Please repeat the records word for word and skip the pictures.

+-------+

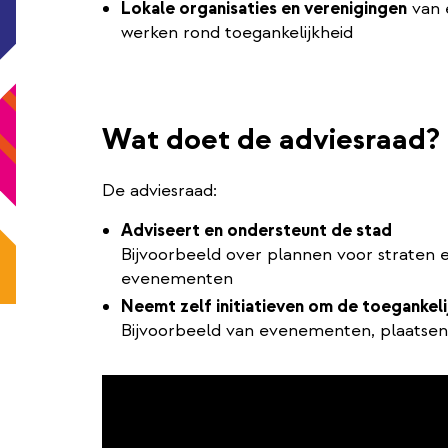
Lokale organisaties en verenigingen
van 
werken rond toegankelijkheid
Wat doet de adviesraad?
De adviesraad:
Adviseert en ondersteunt de stad
Bijvoorbeeld over plannen voor straten 
evenementen
Neemt zelf initiatieven om de toegankeli
Bijvoorbeeld van evenementen, plaatsen 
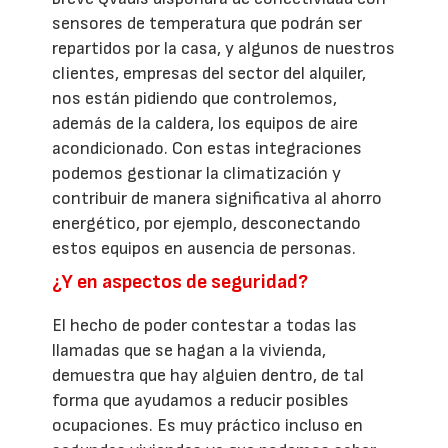
sensores de temperatura que podrán ser
repartidos por la casa, y algunos de nuestros
clientes, empresas del sector del alquiler,
nos están pidiendo que controlemos,
además de la caldera, los equipos de aire
acondicionado. Con estas integraciones
podemos gestionar la climatización y
contribuir de manera significativa al ahorro
energético, por ejemplo, desconectando
estos equipos en ausencia de personas.
¿Y en aspectos de seguridad?
El hecho de poder contestar a todas las
llamadas que se hagan a la vivienda,
demuestra que hay alguien dentro, de tal
forma que ayudamos a reducir posibles
ocupaciones. Es muy práctico incluso en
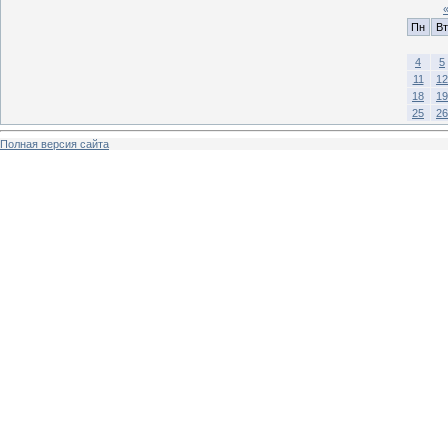
Пн
Вт
4
5
11
12
18
19
25
26
Полная версия сайта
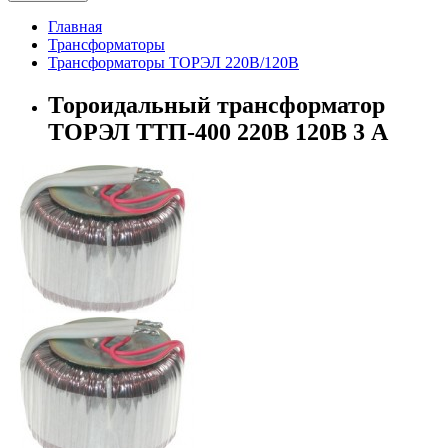
Главная
Трансформаторы
Трансформаторы ТОРЭЛ 220В/120В
Тороидальный трансформатор
ТОРЭЛ ТТП-400 220В 120В 3 А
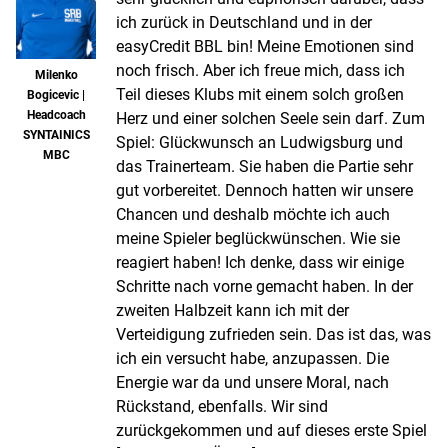
ich zurück in Deutschland und in der
easyCredit BBL bin! Meine Emotionen sind
noch frisch. Aber ich freue mich, dass ich
Milenko
Teil dieses Klubs mit einem solch großen
Bogicevic |
Headcoach
Herz und einer solchen Seele sein darf. Zum
SYNTAINICS
Spiel: Glückwunsch an Ludwigsburg und
MBC
das Trainerteam. Sie haben die Partie sehr
gut vorbereitet. Dennoch hatten wir unsere
Chancen und deshalb möchte ich auch
meine Spieler beglückwünschen. Wie sie
reagiert haben! Ich denke, dass wir einige
Schritte nach vorne gemacht haben. In der
zweiten Halbzeit kann ich mit der
Verteidigung zufrieden sein. Das ist das, was
ich ein versucht habe, anzupassen. Die
Energie war da und unsere Moral, nach
Rückstand, ebenfalls. Wir sind
zurückgekommen und auf dieses erste Spiel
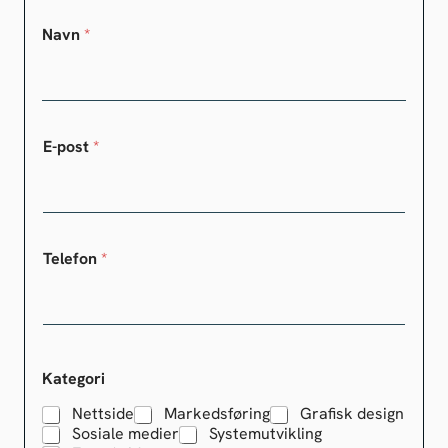
Navn
*
E-post
*
Telefon
*
Kategori
Nettside
Markedsføring
Grafisk design
Sosiale medier
Systemutvikling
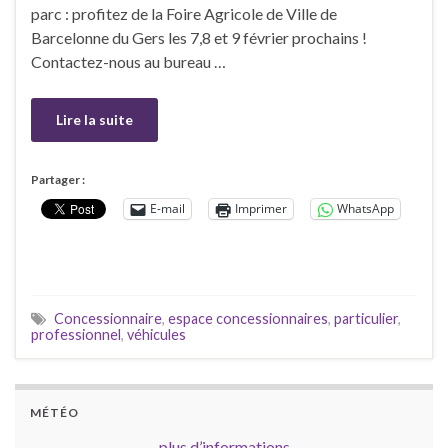
parc : profitez de la Foire Agricole de Ville de
Barcelonne du Gers les 7,8 et 9 février prochains !
Contactez-nous au bureau …
Lire la suite
Partager :
E-mail
Imprimer
WhatsApp
Concessionnaire
,
espace concessionnaires
,
particulier
,
professionnel
,
véhicules
MÉTÉO
plus d’informations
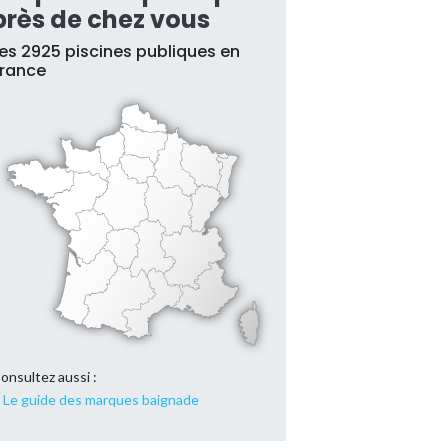
près de chez vous
es 2925 piscines publiques en
France
onsultez aussi :
Le guide des marques baignade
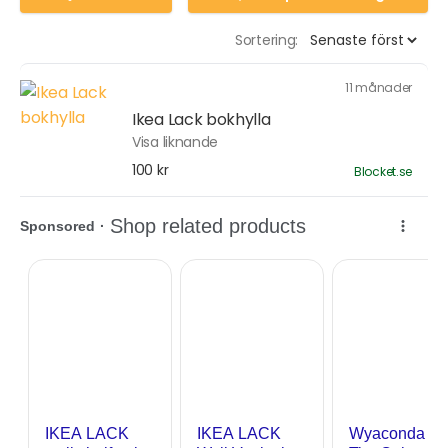
Sortering:
11 månader
Ikea Lack bokhylla
Visa liknande
100 kr
Blocket.se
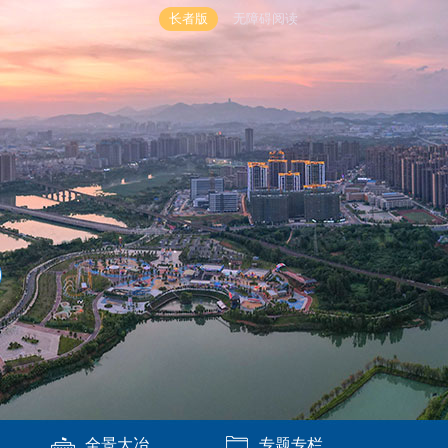
长者版
无障碍阅读
全景大冶
专题专栏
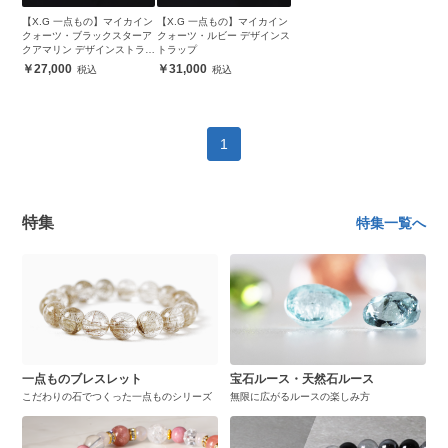
【X.G 一点もの】マイカイン
【X.G 一点もの】マイカイン
クォーツ・ブラックスターア
クォーツ・ルビー デザインス
クアマリン デザインストラッ
トラップ
プ
27,000
31,000
1
特集
特集一覧へ
一点ものブレスレット
宝石ルース・天然石ルース
こだわりの石でつくった一点ものシリーズ
無限に広がるルースの楽しみ方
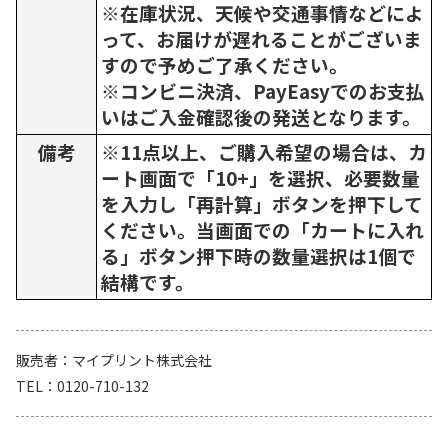
※在庫状況、天候や交通事情などによ
って、お届けが遅れることがございま
すので予めご了承ください。
※コンビニ決済、PayEasyでのお支払
いはご入金確認後の発送となります。
備考
※11点以上、ご購入希望の場合は、カ
ート画面で「10+」を選択、必要数量
を入力し「再計算」ボタンを押下して
ください。当画面での「カートに入れ
る」ボタン押下時の数量選択は1個で
結構です。
販売者
マイプリント株式会社
TEL
0120-710-132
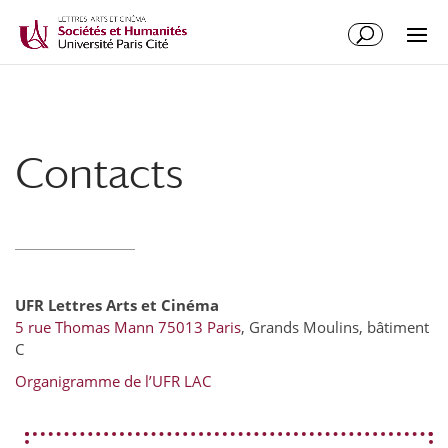
Contacts
UFR Lettres Arts et Cinéma
5 rue Thomas Mann 75013 Paris
, Grands Moulins, bâtiment
C
Organigramme de l’UFR LAC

+-------+

## Solution to the exercise
Lokale organisaties en verenigingen
van 
werken rond toegankelijkheid
Wat doet de adviesraad?
De adviesraad:
Adviseert en ondersteunt de stad
Bijvoorbeeld over plannen voor straten 
evenementen
Neemt zelf initiatieven om de toegankeli
Bijvoorbeeld van evenementen, plaatsen 
sensores de temperatura que podrán ser
repartidos por la casa, y algunos de nuestros
clientes, empresas del sector del alquiler,
nos están pidiendo que controlemos,
además de la caldera, los equipos de aire
acondicionado. Con estas integraciones
podemos gestionar la climatización y
contribuir de manera significativa al ahorro
energético, por ejemplo, desconectando
estos equipos en ausencia de personas.
¿Y en aspectos de seguridad?
El hecho de poder contestar a todas las
llamadas que se hagan a la vivienda,
demuestra que hay alguien dentro, de tal
forma que ayudamos a reducir posibles
ocupaciones. Es muy práctico incluso en
Пн
Вт
4
5
11
12
18
19
25
26
Полная версия сайта
Главная
Трансформаторы
Трансформаторы ТОРЭЛ 220В/120В
Тороидальный трансформатор
ТОРЭЛ ТТП-400 220В 120В 3 А
ich zurück in Deutschland und in der
easyCredit BBL bin! Meine Emotionen sind
noch frisch. Aber ich freue mich, dass ich
Milenko
Teil dieses Klubs mit einem solch großen
Bogicevic |
Headcoach
Herz und einer solchen Seele sein darf. Zum
SYNTAINICS
Spiel: Glückwunsch an Ludwigsburg und
MBC
das Trainerteam. Sie haben die Partie sehr
gut vorbereitet. Dennoch hatten wir unsere
Chancen und deshalb möchte ich auch
meine Spieler beglückwünschen. Wie sie
reagiert haben! Ich denke, dass wir einige
Schritte nach vorne gemacht haben. In der
zweiten Halbzeit kann ich mit der
Verteidigung zufrieden sein. Das ist das, was
ich ein versucht habe, anzupassen. Die
Energie war da und unsere Moral, nach
Rückstand, ebenfalls. Wir sind
zurückgekommen und auf dieses erste Spiel
Navn
*
E-post
*
Telefon
*
Kategori
Nettside
Markedsføring
Grafisk design
Sosiale medier
Systemutvikling
parc : profitez de la Foire Agricole de Ville de
Barcelonne du Gers les 7,8 et 9 février prochains !
Contactez-nous au bureau …
Lire la suite
Partager :
E-mail
Imprimer
WhatsApp
Concessionnaire
,
espace concessionnaires
,
particulier
,
professionnel
,
véhicules
MÉTÉO
plus d’informations
près de chez vous
es 2925 piscines publiques en
France
onsultez aussi :
Le guide des marques baignade
Sortering:
11 månader
Ikea Lack bokhylla
Visa liknande
100 kr
Blocket.se
长者版
无障碍阅读
全景大冶
专题专栏
【X.G 一点もの】マイカイン
【X.G 一点もの】マイカイン
クォーツ・ブラックスターア
クォーツ・ルビー デザインス
クアマリン デザインストラッ
トラップ
プ
27,000
31,000
1
特集
特集一覧へ
一点ものブレスレット
宝石ルース・天然石ルース
こだわりの石でつくった一点ものシリーズ
無限に広がるルースの楽しみ方
※在庫状況、天候や交通事情などによ
って、お届けが遅れることがございま
すので予めご了承ください。
※コンビニ決済、PayEasyでのお支払
いはご入金確認後の発送となります。
備考
※11点以上、ご購入希望の場合は、カ
ート画面で「10+」を選択、必要数量
を入力し「再計算」ボタンを押下して
ください。当画面での「カートに入れ
る」ボタン押下時の数量選択は1個で
結構です。
販売者
マイプリント株式会社
TEL
0120-710-132
Contacts
UFR Lettres Arts et Cinéma
5 rue Thomas Mann 75013 Paris
, Grands Moulins, bâtiment
C
Organigramme de l’UFR LAC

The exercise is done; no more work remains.